3. **Time-profile velocity scores**: at best +0.005 over `terminal_norm`
on average. Some per-class wins on brute-force but not enough to lead.
## Configuration
```yaml
# CURRENT SOTA: JANUS (Mixed_CFM + causal-packet attention).
# Configs at: Mixed_CFM/configs/<dataset>_seed{42,43,44}.yaml
model:
T: 64
d_model: 128
n_layers: 4
n_heads: 4
mlp_ratio: 4.0
time_dim: 64
use_ot: true
reference_mode: causal_packets # ← Route A: packet-causal attention
training:
n_train: 10000
epochs: 50
batch_size: 256
lr: 3.0e-4
# Mixed CFM packet preprocessing: cont channels z-scored,
# disc channels (direction + 5 TCP flags) kept as int {0,1}
sigma: 0.1
lambda_disc: 1.0 # ← Route C: DFM cross-entropy weight
scoring (per dataset best):
ISCXTor2016 / CICDDoS2019: terminal_norm
CICIDS2017 / CICIoT2023: terminal_packet
cross→CICIDS2017: disc_nll_total
```
### Legacy config (Unified_CFM with Phase-2 consistency)
Kept for reference; superseded by JANUS on cross-dataset (within-dataset is
saturated and JANUS ties legacy in noise):
```yaml
lambda_flow: 0.3
lambda_packet: 0.3
packet_mask_ratio: 0.5
sigma: 0.1 within / 0.6 cross
```
## Stability
JANUS std vs legacy Unified_CFM std (3 seeds):
| Dataset | Legacy std | **JANUS std** | std reduction |
|---|---|---|---|
| ISCXTor2016 | 0.0011 | **0.0007** | 1.6× |
| CICIDS2017 | 0.0021 | **0.0013** | 1.6× |
| CICDDoS2019 | 0.0010 | **0.0005** | 2× |
| CICIoT2023 | 0.0017 | **0.0002** | **8×** |
Causal-packet attention is the dominant contributor to std reduction —
isolated Route A also halved std on terminal_norm in CICIoT2023 (Route A
alone: 0.0006 vs baseline 0.0017).
Legacy reference (kept for completeness):
- `terminal_norm` ISCXTor2016: ±0.0011 (σ=0.1) / ±0.0019 (σ=0.6)
- `terminal_norm` CICIDS2017: ±0.0021 (σ=0.6)
- `terminal_norm` CICDDoS2019: ±0.0010 (σ=0.1)

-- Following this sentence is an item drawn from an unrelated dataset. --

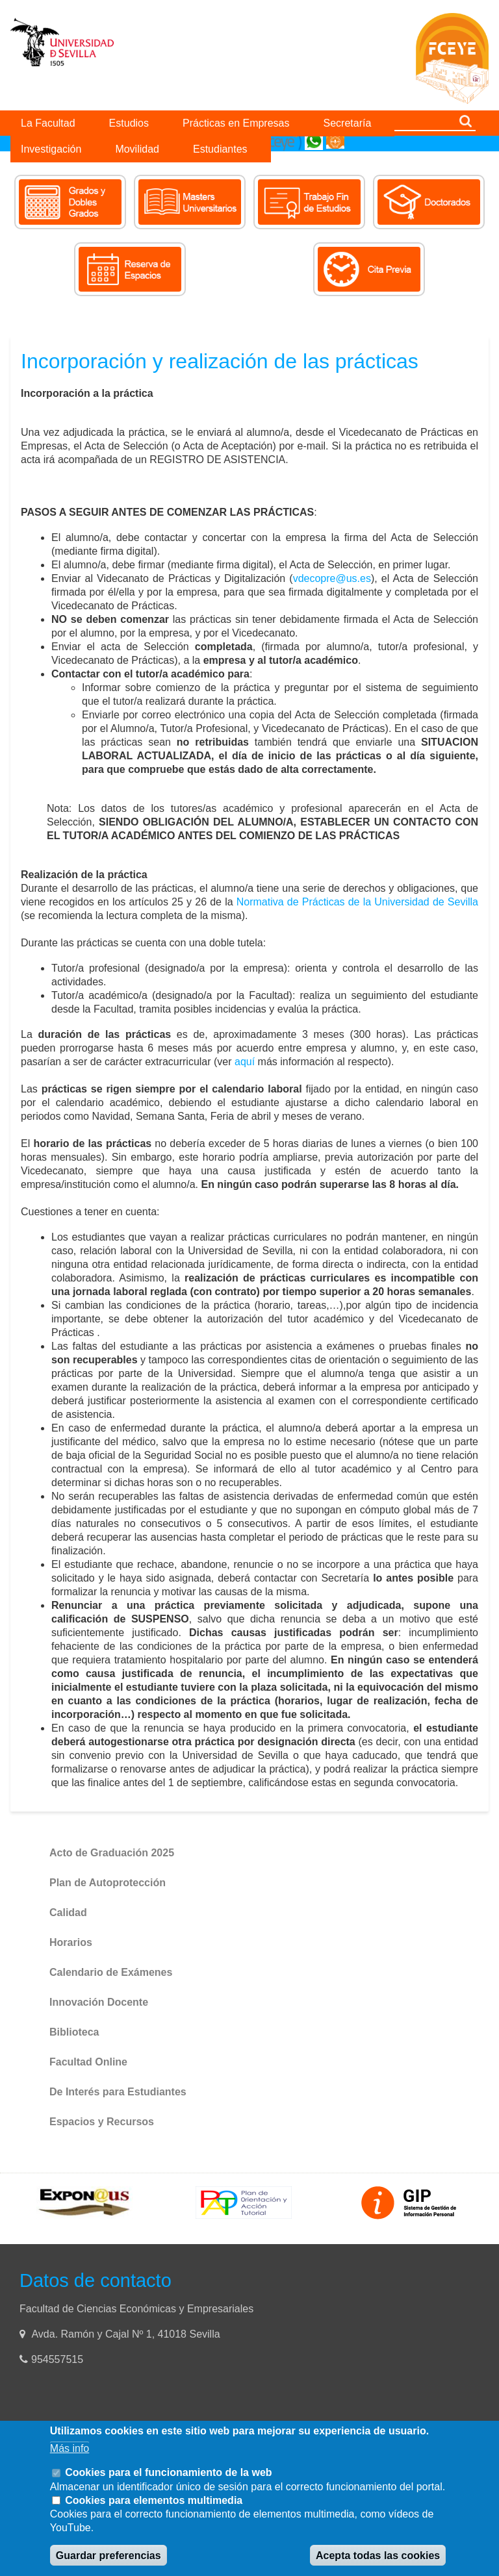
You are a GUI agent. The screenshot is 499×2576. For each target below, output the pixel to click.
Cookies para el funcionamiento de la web (168, 2472)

- cross `terminal_norm` σ=0.6: ±0.0032
- cross `terminal_flow` σ=0.6: ±0.0036
The +0.121 on ISCXTor2016 and +0.055 on CICIDS2017 are not single-seed
artifacts.
## Source artifacts
- `artifacts/locked_baselines.md` — verified Shafir baselines (PDF inspection trail).
- `artifacts/sigma_validation.md` — full 4×2 σ-sensitivity table (σ ∈ {0.1, 0.6} ×
4 tasks, 3 seeds each) and per-task σ-selection protocol.
- `artifacts/reverse_cross.md` — reverse direction CICDDoS2019 → CICIDS2017
evaluation (3 seeds × 2 σ × 16 scores). Asymmetry finding.
- `artifacts/phase25_multiseed_2026_04_25/PER_ATTACK_TABLE.md` — per-attack
multi-seed table (granular `terminal_norm` vs decomposed scores per class).
- `artifacts/phase{0,1,25}*/<config_name>_seed*/phase1_summary.json` — raw
per-seed eval results across all experiments.
- `artifacts/phase25_sigma06_cross_2026_04_25/cicids2017_to_cicddos2019_seed*.json`
3-seed cross-dataset eval JSONs.
- `artifacts/baselines/if_ocsvm_cross_2026_05_11/CROSS_MATRIX_3x3.md`
IF/OCSVM 3×3 cross matrix on 20-d canonical flow features (path A).
- `artifacts/baselines/if_ocsvm_cross_packets_2026_05_11/CROSS_MATRIX_3x3.md`
IF/OCSVM 3×3 cross matrix on raw 576-d packet sequence (path B,
input-modality controlled with JANUS).
- Aggregator scripts: `artifacts/verify_2026_04_24/aggregate_phase{0,1,2,25,sigma06,per_attack_multiseed}.py`.
- Orchestrator scripts: `artifacts/verify_2026_04_24/run_phase*.sh`.
Phase summary markdown reports were superseded by this `RESULTS.md` and
removed during the 2026-04-25 baseline-lock cleanup. The aggregator
scripts can regenerate any historical view from the raw JSON results.